Zuhause angekommen half er ihr aus dem Kleid, dann ging sie ins Bad. Auch Robert duschte. Julia kam zu ihm und dankte ihm für den schönen Abend. „Bitte kannst du das vibrieren abschalten?“ Er lachte „kann ich, werde ich aber nicht.“ Sie sah ihn an und senkte den Blick. Er nahm sie in den Arm, küsste sie und flüsterte „ganz im Gegenteil mein Schatz. Du wirst schon sehen.“ Sie runzelte die Stirn, dann merkte sie das das Vibrieren intensiver wurde. Sie schüttelte den Kopf. „Das halte ich nicht aus, bitte mach das aus Robert.“ „Julia, du musst der Versuchung widerstehen. Ich werde dich nun zur Nacht kleiden und anketten.“ Sie seufzte und fügte sich. Also würde es für sie eine schwere Nacht werden. Er zog ihr die Nachthose an und half ihr ins Nachthemd. Ein breiter Ledergürtel mit Handfesseln wurde um ihre Taille gelegt, sie faltete die Hände und Robert schloss die Fesseln. Er legte ihr die Schlafhaube an, sie begann zu beten.

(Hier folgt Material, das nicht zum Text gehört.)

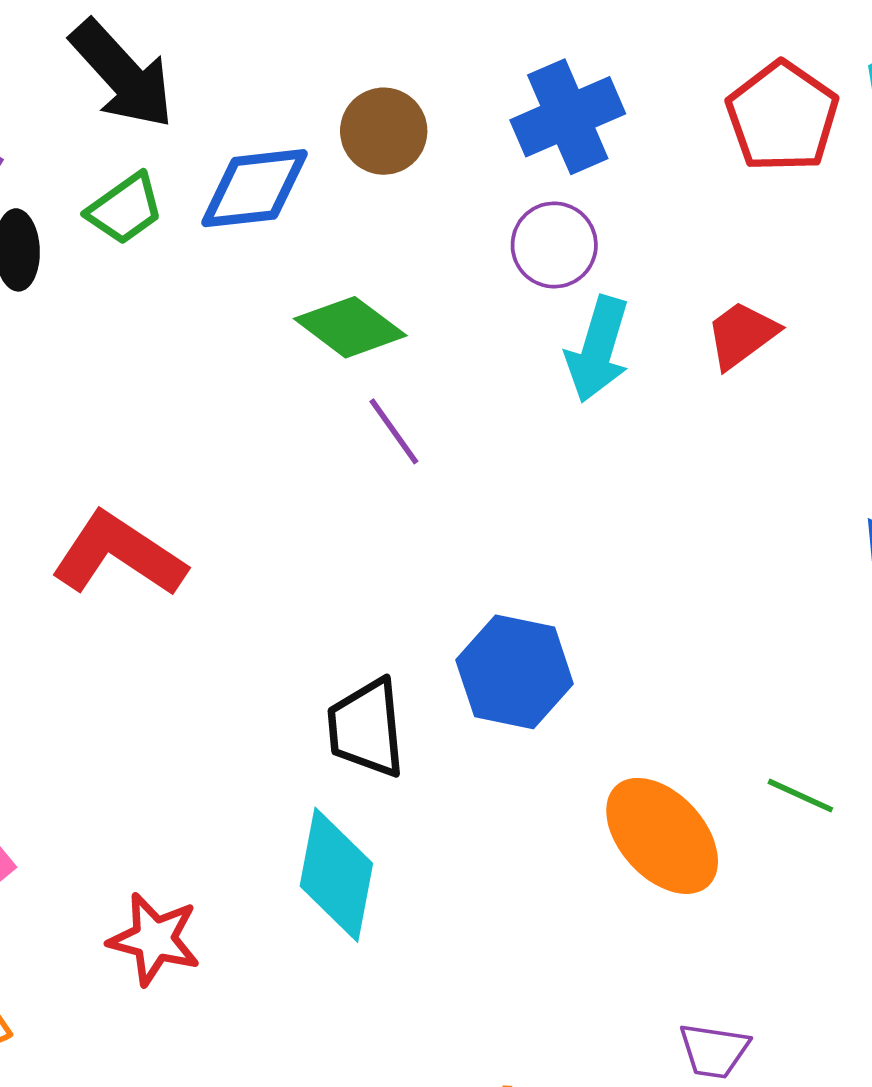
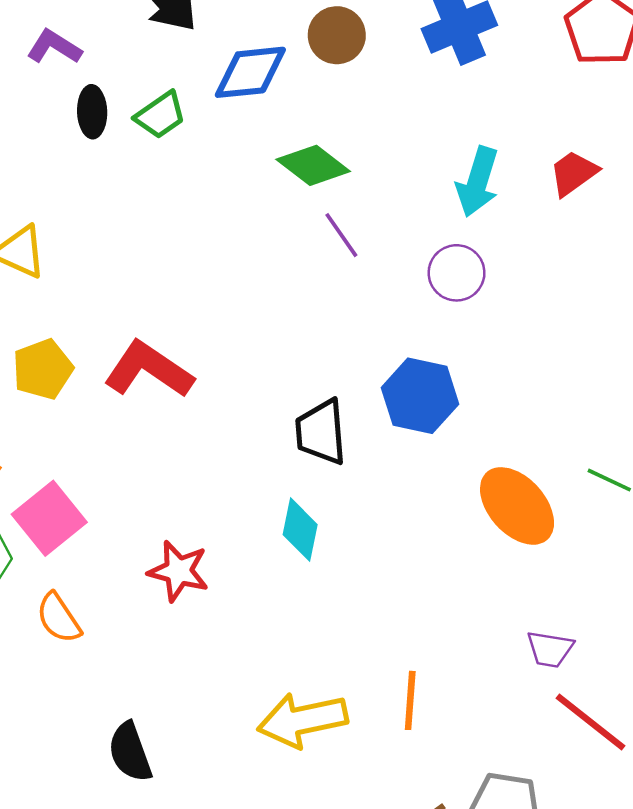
green trapezoid: (125, 209) -> (160, 115), moved
purple circle: (554, 245) -> (457, 273), moved
red L-shape: (119, 555) -> (149, 370), moved
cyan diamond: (336, 875) -> (300, 530), size x0.7

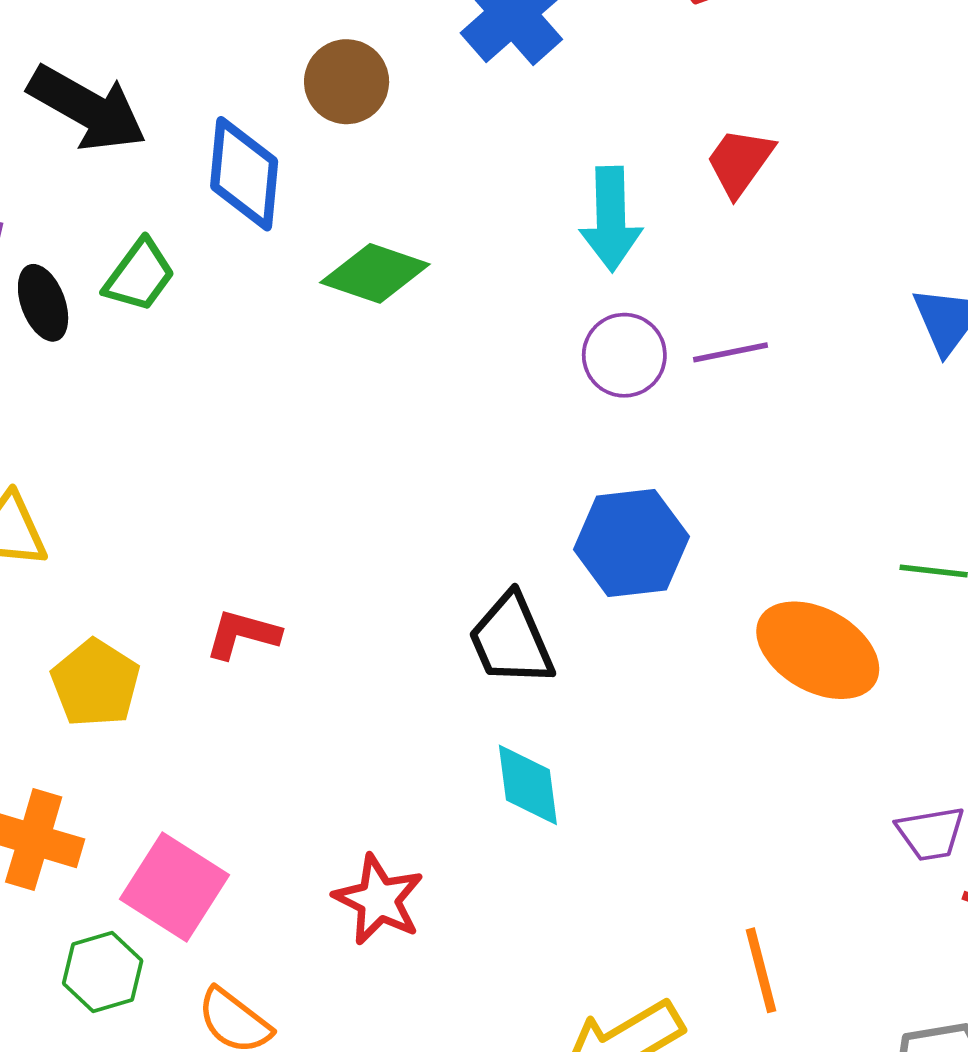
blue diamond: (250, 72) -> (244, 174), turned -60
purple line: (341, 235) -> (731, 352), moved, turned -48
red L-shape: (149, 370) -> (243, 634), size x0.6
red star: (179, 571) -> (379, 900), turned 30

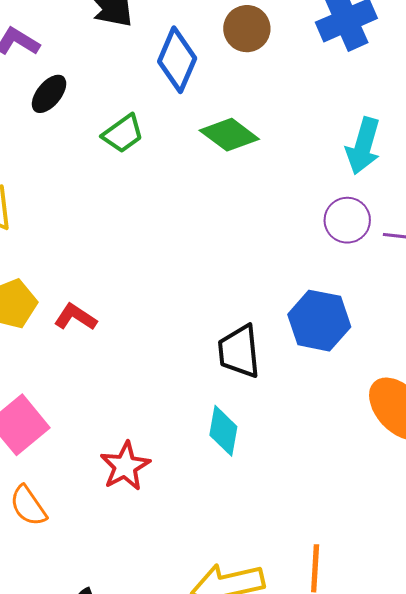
green trapezoid: (139, 275) -> (123, 134), moved
black ellipse: (43, 303) -> (49, 94), turned 42
red L-shape: (243, 634) -> (75, 317), moved

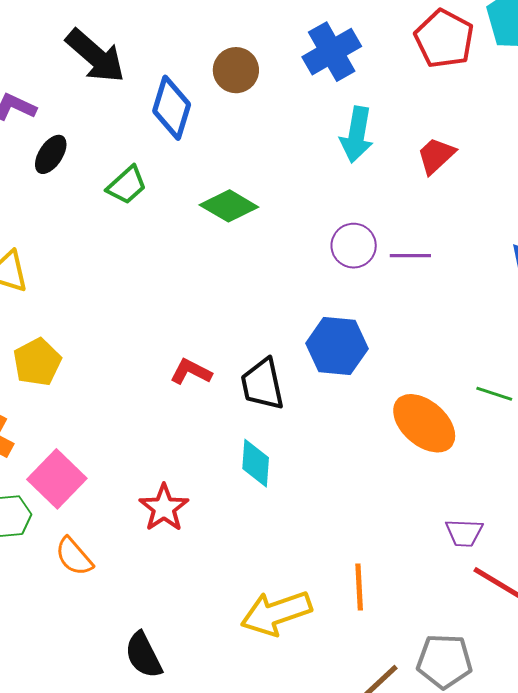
green diamond: (229, 135) -> (229, 206), moved
cyan arrow: (363, 146) -> (357, 135), moved
red L-shape: (75, 317) -> (191, 372), moved

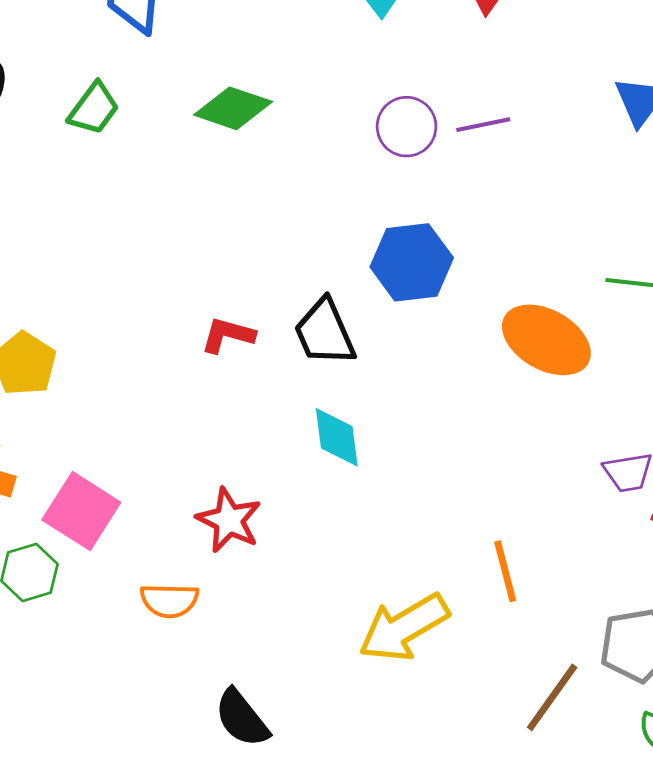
orange semicircle: (74, 557) -> (169, 600), moved, turned -36

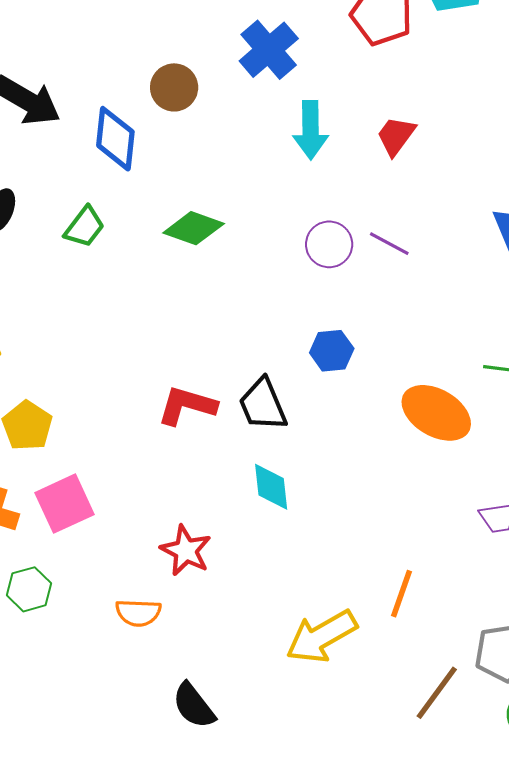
purple line: (483, 125) -> (389, 244), turned 39
blue hexagon: (412, 262) -> (332, 351), size x0.7
red L-shape: (228, 335) -> (187, 406), size x1.4
pink square: (81, 511) -> (65, 504), moved, turned 32
orange line: (505, 571) -> (402, 594), turned 33

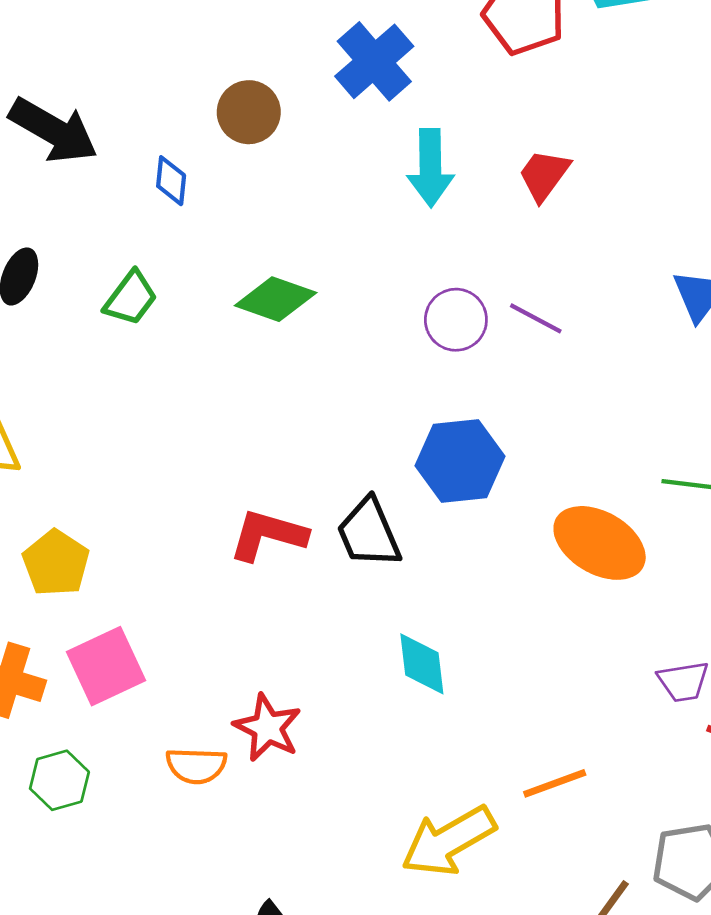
blue diamond: (115, 139) -> (171, 181), size x0.6
blue hexagon: (332, 351) -> (460, 461), size x1.5
cyan diamond: (271, 487) -> (422, 664), moved
orange line: (402, 594) -> (555, 783), turned 51
orange semicircle: (138, 613) -> (196, 766), moved

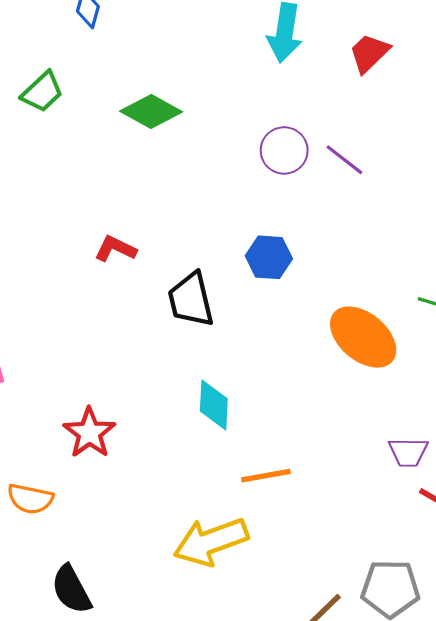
blue hexagon: (460, 461) -> (269, 257), size x0.7
red L-shape: (268, 535) -> (115, 249), moved, size x0.7
orange semicircle: (196, 766) -> (30, 499), moved
orange line: (555, 783) -> (266, 476), moved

Robert hielt sie im Arm, es half ihr dass er sie so hielt. Sie würde stark sein, der Teufel würde sie nicht zum Stöhnen bringen. Sie spürte das der Gürtel immer intensiver arbeitete, sie biss sich auf die Lippen. Ihr Atem ging schneller, sie spürte das sie nicht widerstehen konnte. Sie kam, sie fühlte sich schuldig und verdorben. Weinend bat sie Gott um Verzeihung. Sie würde es Robert morgen beichten, er würde sie züchtigen aber das hatte sie verdient. Was sie nicht wusste war das Robert sie ansah, er liebte sie und doch musste sie geprüft werden. Julia schlief ein, Robert strich ihr sanft über die Schlafhaube. Dann schlief auch er ein.